But we wouldn’t have privacy until I got out of this one in D.C., though, so we had a while to go. With that knowledge ringing in my head, I pulled away. “I can’t wait to go home.”
She sighed. “Me too. It’ll be here soon. We just have to get back to my parents house, then get through Christmas. Then things will go back to normal.”
Normal? Nothing about me was normal anymore. I was a fucking mess. But I smiled for her even though I knew it was a crock of shit. “Yeah. Normal.”
Her smile faltered, as if she saw through my façade, but she didn’t say anything. Her phone dinged.

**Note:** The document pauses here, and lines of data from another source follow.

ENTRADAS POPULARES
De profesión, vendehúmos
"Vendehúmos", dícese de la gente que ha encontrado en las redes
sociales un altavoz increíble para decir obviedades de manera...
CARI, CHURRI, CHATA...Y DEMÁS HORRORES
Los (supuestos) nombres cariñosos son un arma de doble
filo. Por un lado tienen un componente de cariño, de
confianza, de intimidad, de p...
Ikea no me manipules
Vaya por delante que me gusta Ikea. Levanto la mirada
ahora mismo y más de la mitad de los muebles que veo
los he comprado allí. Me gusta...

She didn’t pick it up. “We’re going to be okay,” she said again.
“Yeah, we will.” I hoped to hell we would, anyway. “Are you going to see who messaged you?”
“It’s just my daily inspirational message of the day.” She lifted a shoulder. “You know how I love those little messages.”

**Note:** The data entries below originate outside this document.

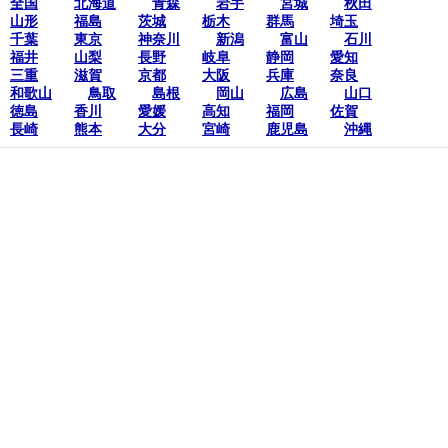
全国
北海道
青森
岩手
宮城
秋田
山形
福島
茨城
栃木
群馬
埼玉
千葉
東京
神奈川
新潟
富山
石川
福井
山梨
長野
岐阜
静岡
愛知
三重
滋賀
京都
大阪
兵庫
奈良
和歌山
鳥取
島根
岡山
広島
山口
徳島
香川
愛媛
高知
福岡
佐賀
長崎
熊本
大分
宮崎
鹿児島
沖縄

I ran my thumb over her lip. “I love that you love those little messages. It’s a-dork-able.”
She flushed. “Shut up.”
“Gladly.” I leaned in, the morphine making me feel high and kinda out of it. “Or you could shut me up.”
“Gladly,” she echoed, completely oblivious to the fact that I was a fucking wreck.

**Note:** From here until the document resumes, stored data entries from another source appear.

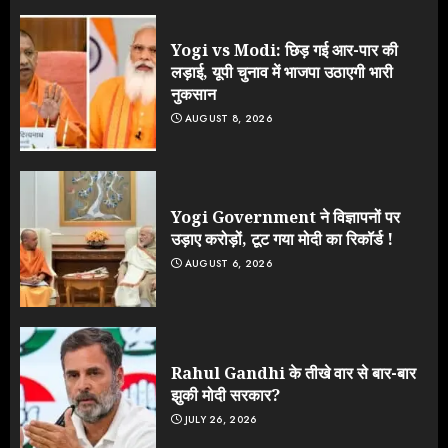
Yogi vs Modi: छिड़ गई आर-पार की
लड़ाई, यूपी चुनाव में भाजपा उठाएगी भारी
नुकसान
AUGUST 8, 2026
Yogi Government ने विज्ञापनों पर
उड़ाए करोड़ों, टूट गया मोदी का रिकॉर्ड !
AUGUST 6, 2026
Rahul Gandhi के तीखे वार से बार-बार
झुकी मोदी सरकार?
JULY 26, 2026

She kissed me, and I tried to stop thinking. Stop feeling.
To just stop it all.
Bonus Scene #2
Finn
I looked around our small apartment, my heart racing faster than a fucking racecar at Daytona. I was actually going to do this. Actually going to ask her the question I’d been wanting to ask her since I fell in love with her. I was going to make her my wife…if she decided I was a lucky enough bastard to have that honor.
I still couldn’t believe she’d chosen me, after three years of being together.
She really fucking loved me, and God knows I loved her, too. So damn much it hurt. I’d lived life without her, and I’d lived life with her. I never wanted to do the former again, and I wouldn’t have to. Not if she said yes.
Stepping back, I studied my handiwork critically. Roses of every color imaginable were in the center of the table in the crystal vase I’d given her two years ago for our anniversary. I’d made lasagna, and had a bottle of sparkling champagne on the table, too.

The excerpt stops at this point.